DNA pol I- main enzyme for DNA replication in bacteria
DNA pol II- involved in DNA repair
DNA pol III- involved in DNA replication
What is processivity?
Number of nucleotides added to the new strand per second
What is fidelity?
Rate of errors (wrong nucleotides added)
What do RNA polymerases do?
Transcribe single stranded DNA into RNA
Prokaryotes:
Same RNA polymerase produced messenger RNA and non coding RNA
Eukaryotes:
RNA polymerase I: Large ribosomal RNA
RNA polymerase II: Messenger RNA
RNA polymerase III: transfer RNA and small RNA
Mitochondrial and chloroplasyic RNA polymerases
What do reverse transcriptases do?
Transcribe single stranded RNA into single stranded complementary DNA (cDNA)
What are vectors?
Small DNA molecules having regulatory and coding sequences
Foreign DNA can be inserted into them
Used as carriers of foreign DNA into host cells
What are molecular probes?
Labelled polynucleotide DNA or RNA fragments, variable in size, natural or synthetic
Used for detection of DNA and RNA targets present in complex samples via hybridisation by sequence complemtarity
What are oligonucleotides?
Short nucleotide sequences
Single strand oligos: used as primers for DNA and RNA amplification
Double stranded oligos: used as adapters that are listed to DNA fragments to facilitate cloning and other applications
What are some vector characteristics?
Origin of replication: replication of the vector, together with the foreign DNA fragment inserted into it
Genetic markers: selection of cells which have taken up the plasmid DNA
Multiple cloning site: a site where DNA is inserted
What are cosmids?
Minimal phage vectors lacking the origin of replication
What are phagemids and phasemids?
DNA cloning vectors derived from phage DNA and containing an origin of replication
Used to amplify insert DNA via bacteriophage replication into host cells
What is genome sequencing, and what is it used for?

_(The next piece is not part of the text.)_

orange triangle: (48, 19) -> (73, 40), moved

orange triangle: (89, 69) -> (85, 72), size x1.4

Determining the base sequences of an entire genome
-Comparing species and trace evolutionary relationships
-Comparing individuals to identify mutations
-Identify genes for particular traits, such as genes associated with diseases
What happened in the human genome project and when was it?
Proposed in 1986 to determine the normal sequence of all human DNA
How do you sequence an entire genome?
DNA cut into millions of small, overlapping fragments
Then many sequencing reactions are performed simultaneously
What is the Sanger and Coulson method of DNA sequencing?

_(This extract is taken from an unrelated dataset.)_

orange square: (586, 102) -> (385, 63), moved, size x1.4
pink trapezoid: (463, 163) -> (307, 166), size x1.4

Uses dideoxynucleotides (ddATP, ddCTP, ddGTP and ddCTP) for early termination of DNA polymerization
Sequencing reaction:
-single stranded DNA to be sequenced
-primer
-dNTPs (dATP, dCTP, dGTP, dTTP)
-labelled ddNTPs (ddATP, ddCTP, ddGTP, ddTTP)
-DNA polymerase I
Electrophoresis:
PAGE, capillary electrophoresis
Fragment detection
Sequence
What is high throughput sequencing/next generation sequencing?
Parallel sequencing of millions of short DNA fragments in a liquid or solid matrix
Sequencing by synthesis using DNA polymerase
Direct or indirect sequence detection via fluorescence or change in pH
High throughput allowing sequencing of large genomes and transcriptomes
Cost efficient
What are the steps of next generation sequencing?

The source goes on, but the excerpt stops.